Fraser Speirs - Blog - Future Shock
This is one of the best must-read essays about the iPad and how it will change computing. In fact, I question whether you can competently discuss the prospects of this device unless you read this, or at least a similar piece from someone who “gets it.”
I was on a Royal Caribbean cruise last week during Apple’s iPad announcement. I am just now hanging out at Miami’s airport before my flight home, catching up on coverage and essays about this intriguing new computer. I’m excited, but I have questions.
Is the iPad the liberating, enabling device that so many envision? Fraser Speirs, Craig Hockenberry, Nik Fletcher, Marco Arment, and many more have written some fantastic essays about the iPad’s prospects and how it may actually and finally embody the ideal of “simple computing for all.” So much of the traditional OS cruft and file system confusion is abstracted away in the iPad’s updated version of iPhone OS. The user doesn’t have to know where their photos are stored or worry about accidentally nuking their entire photo library with a misplaced keyboard shortcut. You just tap the photos app, swoosh your fingers around like a maestro, and, indeed, magic happens.
But how will we get our photos onto the iPad in the first place? How will we create our iPod playlists? How will we print a Pages document? How will we create a backup of all our important photos, media, and documents? How will we wipe our iPad and start with a clean (*snicker*) slate?
Users will still need a desktop computer for many of these tasks, at least for some of the time or the initial setup, and any restore thereafter. That means a desktop or notebook computer that is still “stuck” in the previous methodologies of file systems, windowing environments, right-clicking, and all the other confusing complexities that the iPad is designed to gloss over.

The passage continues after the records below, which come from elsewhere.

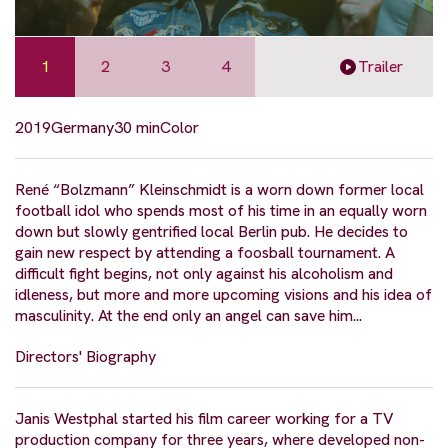
1
2
3
4
Trailer
2019
Germany
30 min
Color
René “Bolzmann” Kleinschmidt is a worn down former local
football idol who spends most of his time in an equally worn
down but slowly gentrified local Berlin pub. He decides to
gain new respect by attending a foosball tournament. A
difficult fight begins, not only against his alcoholism and
idleness, but more and more upcoming visions and his idea of
masculinity. At the end only an angel can save him...
Directors' Biography
Janis Westphal started his film career working for a TV
production company for three years, where developed non-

I’m incredibly interested in the iPad, and I’m thinking seriously about getting one. But until we learn more about the 1.0 capabilities of the iPad and whatever version of iPhone OS that it ships with, I question how far Apple’s initial attempt at creating a new class of ultra-usable personal computers will go.
TidBITS on the iPad and (a good) lack of handwriting recognition features
stevenf.com - I need to talk to you about computers
Steven Frank is talking about the iPad and the change it represents to the future of computing. But he could have been talking about any number of current events and hot topics.

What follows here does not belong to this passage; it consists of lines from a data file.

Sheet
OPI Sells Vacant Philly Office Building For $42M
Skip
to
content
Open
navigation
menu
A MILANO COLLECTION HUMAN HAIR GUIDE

Steven Frank, rightly calling bullshit on iPad parody coverage like this which takes pride in labeling the typical computer user—who does not (and should not need to) understand the complexities in modern OSes like Windows and even Mac OS X—as “mentally retarded.”
Conversation with Steve Jobs about iPad
A rare glimpse at Jobs in casual conversation with Walt Mossberg after the iPad announcement. He offers some great nuggets here, such as 140+ hours of continuous music playback and 10+ hours of book reading on the iPad. He also doesn’t flinch when replying to Mossberg about writing his iPad review on the iPad itself, noting that you can write in Pages, then export to and email a Word doc version.

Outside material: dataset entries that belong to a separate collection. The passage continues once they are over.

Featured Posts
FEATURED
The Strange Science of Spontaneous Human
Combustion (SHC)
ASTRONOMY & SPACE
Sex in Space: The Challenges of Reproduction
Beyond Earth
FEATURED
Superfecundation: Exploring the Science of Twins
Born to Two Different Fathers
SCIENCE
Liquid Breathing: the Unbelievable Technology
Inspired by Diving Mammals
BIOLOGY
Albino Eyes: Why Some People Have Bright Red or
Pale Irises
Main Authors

Fraser Speirs - Blog - iPad Fallacy #1: “It’s not for content creation”
Don’t forget the zillions of apps already in the store that let iPhone users blog, paint, record audio, broadcast live video, communicate, and otherwise take an active part in the human experience. iPhone OS is about both consumption and frictionless creation.
Some people freak when you take away a few options or toolbars, but 75 million devices sold says that iPhone OS is a hit. I think the iPad’s larger display and more advanced multi-touch input will be an exceptional canvas (nyuk nyuk) for content creators. Just wait.
If working customer support for a Mac software company has taught me anything, it’s 1,001 reasons for the iPad to exist.
Why I Am Excited About the iPad – GigaOM
People are getting their panties in a bunch over having to deal with a full-size virtual keyboard, when the iPhone’s has proven to be quite successful. My iPhone typing muscle memory has gotten good enough that I can sometimes type without looking. We can only get better.
But one of the many significant potentials of the iPad is for the keyboard as an input device to disappear from many media, productive, creative, and other software experiences entirely.
Om Malik gets it.
In printed books, the two-page spread was our canvas. It’s easy to think similarly about the iPad. Let’s not. The canvas of the iPad must be considered in a way that acknowledge the physical boundaries of the device, while also embracing the effective limitlessness of space just beyond those edges.
We’re going to see new forms of storytelling emerge from this canvas. This is an opportunity to redefine modes of conversation between reader and content. And that’s one hell of an opportunity if making content is your thing.
Books in the Age of the iPad - Craig Mod
The iPad paradox: Less is more - Mike Elgan, Computerworld, offering a similar positive perspective as Fraser Speirs’ Future Shock essay from January.